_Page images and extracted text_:
>>>>
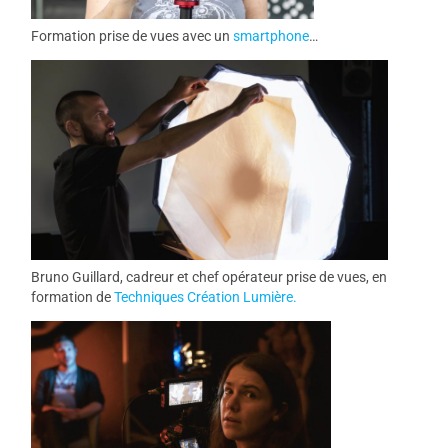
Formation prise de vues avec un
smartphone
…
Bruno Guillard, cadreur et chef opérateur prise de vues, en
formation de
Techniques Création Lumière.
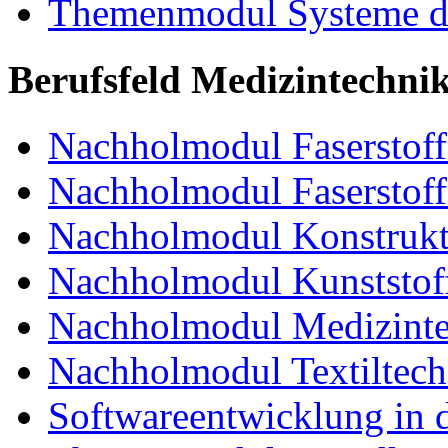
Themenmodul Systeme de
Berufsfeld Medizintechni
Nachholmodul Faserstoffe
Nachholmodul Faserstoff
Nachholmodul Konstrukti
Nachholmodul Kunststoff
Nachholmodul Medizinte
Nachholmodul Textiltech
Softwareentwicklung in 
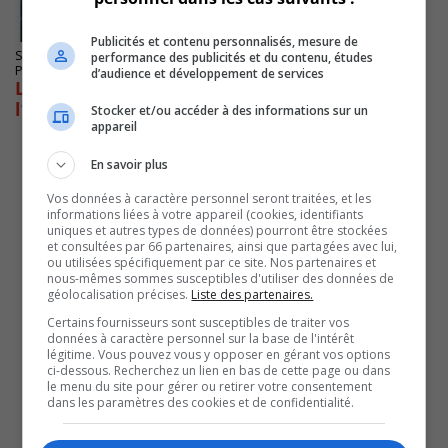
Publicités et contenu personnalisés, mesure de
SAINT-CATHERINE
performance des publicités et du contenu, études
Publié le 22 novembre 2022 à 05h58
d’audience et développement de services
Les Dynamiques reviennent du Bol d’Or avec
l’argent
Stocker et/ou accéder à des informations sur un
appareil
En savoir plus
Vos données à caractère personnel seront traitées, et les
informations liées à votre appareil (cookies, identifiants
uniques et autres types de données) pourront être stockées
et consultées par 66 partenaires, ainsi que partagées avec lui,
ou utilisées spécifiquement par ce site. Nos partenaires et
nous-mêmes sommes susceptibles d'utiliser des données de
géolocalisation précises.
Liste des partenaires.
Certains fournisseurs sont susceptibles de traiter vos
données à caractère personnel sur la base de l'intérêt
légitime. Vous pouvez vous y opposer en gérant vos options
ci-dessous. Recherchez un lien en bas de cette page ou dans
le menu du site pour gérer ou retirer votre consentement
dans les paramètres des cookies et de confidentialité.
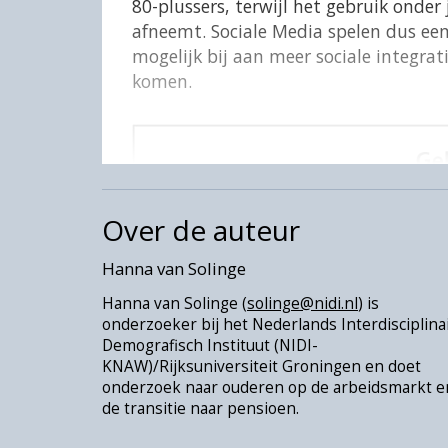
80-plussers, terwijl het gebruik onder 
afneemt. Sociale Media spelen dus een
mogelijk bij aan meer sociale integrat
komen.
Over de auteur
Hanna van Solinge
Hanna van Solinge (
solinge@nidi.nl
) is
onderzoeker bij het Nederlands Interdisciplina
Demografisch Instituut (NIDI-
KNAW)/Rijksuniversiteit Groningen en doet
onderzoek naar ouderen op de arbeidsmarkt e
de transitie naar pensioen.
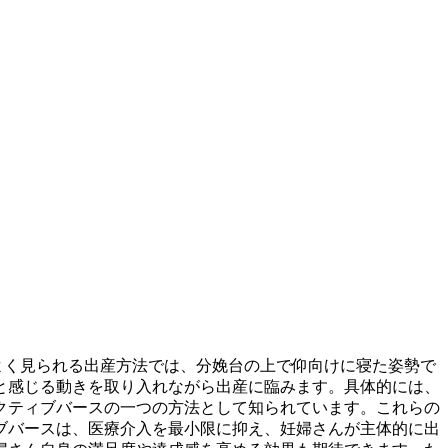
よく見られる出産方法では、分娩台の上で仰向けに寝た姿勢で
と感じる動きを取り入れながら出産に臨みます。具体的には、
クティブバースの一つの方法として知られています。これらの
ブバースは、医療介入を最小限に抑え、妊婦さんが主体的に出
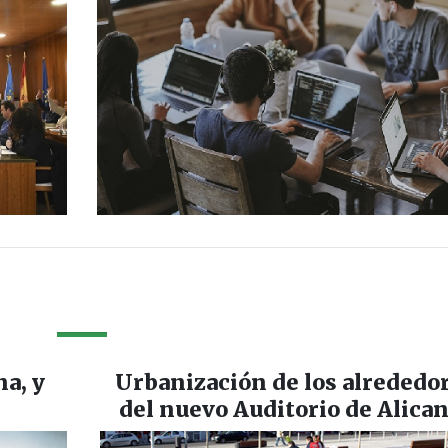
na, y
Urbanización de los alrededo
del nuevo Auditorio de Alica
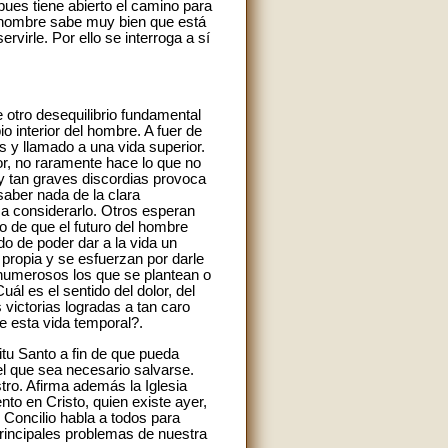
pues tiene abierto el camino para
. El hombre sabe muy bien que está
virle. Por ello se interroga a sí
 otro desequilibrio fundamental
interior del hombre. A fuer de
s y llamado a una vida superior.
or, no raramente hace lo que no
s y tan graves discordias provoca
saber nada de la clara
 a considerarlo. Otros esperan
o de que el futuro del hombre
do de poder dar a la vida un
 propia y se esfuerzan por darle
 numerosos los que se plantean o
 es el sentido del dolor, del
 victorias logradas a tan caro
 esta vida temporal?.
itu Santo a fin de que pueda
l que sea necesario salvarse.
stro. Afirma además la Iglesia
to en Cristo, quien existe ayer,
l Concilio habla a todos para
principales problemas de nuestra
<<<<
_Aim of the exercise_:
The copy you write must hold every record verbatim and none of the pictures.

_Response area_:
Formation prise de vues avec un
smartphone
…
Bruno Guillard, cadreur et chef opérateur prise de vues, en
formation de
Techniques Création Lumière.
Themenmodul Systeme de
Berufsfeld Medizintechni
Nachholmodul Faserstoffe
Nachholmodul Faserstoff
Nachholmodul Konstrukti
Nachholmodul Kunststoff
Nachholmodul Medizinte
Nachholmodul Textiltech
Softwareentwicklung in 
Publicités et contenu personnalisés, mesure de
SAINT-CATHERINE
performance des publicités et du contenu, études
Publié le 22 novembre 2022 à 05h58
d’audience et développement de services
Les Dynamiques reviennent du Bol d’Or avec
l’argent
Stocker et/ou accéder à des informations sur un
appareil
En savoir plus
Vos données à caractère personnel seront traitées, et les
informations liées à votre appareil (cookies, identifiants
uniques et autres types de données) pourront être stockées
et consultées par 66 partenaires, ainsi que partagées avec lui,
ou utilisées spécifiquement par ce site. Nos partenaires et
nous-mêmes sommes susceptibles d'utiliser des données de
géolocalisation précises.
Liste des partenaires.
Certains fournisseurs sont susceptibles de traiter vos
données à caractère personnel sur la base de l'intérêt
légitime. Vous pouvez vous y opposer en gérant vos options
ci-dessous. Recherchez un lien en bas de cette page ou dans
le menu du site pour gérer ou retirer votre consentement
dans les paramètres des cookies et de confidentialité.
80-plussers, terwijl het gebruik onder 
afneemt. Sociale Media spelen dus een
mogelijk bij aan meer sociale integrat
komen.
Over de auteur
Hanna van Solinge
Hanna van Solinge (
solinge@nidi.nl
) is
onderzoeker bij het Nederlands Interdisciplina
Demografisch Instituut (NIDI-
KNAW)/Rijksuniversiteit Groningen en doet
onderzoek naar ouderen op de arbeidsmarkt e
de transitie naar pensioen.
よく見られる出産方法では、分娩台の上で仰向けに寝た姿勢で
と感じる動きを取り入れながら出産に臨みます。具体的には、
クティブバースの一つの方法として知られています。これらの
ブバースは、医療介入を最小限に抑え、妊婦さんが主体的に出
na, y
Urbanización de los alrededo
del nuevo Auditorio de Alica
pues tiene abierto el camino para
. El hombre sabe muy bien que está
virle. Por ello se interroga a sí
 otro desequilibrio fundamental
interior del hombre. A fuer de
s y llamado a una vida superior.
or, no raramente hace lo que no
s y tan graves discordias provoca
saber nada de la clara
 a considerarlo. Otros esperan
o de que el futuro del hombre
do de poder dar a la vida un
 propia y se esfuerzan por darle
 numerosos los que se plantean o
 es el sentido del dolor, del
 victorias logradas a tan caro
 esta vida temporal?.
itu Santo a fin de que pueda
l que sea necesario salvarse.
stro. Afirma además la Iglesia
to en Cristo, quien existe ayer,
l Concilio habla a todos para
principales problemas de nuestra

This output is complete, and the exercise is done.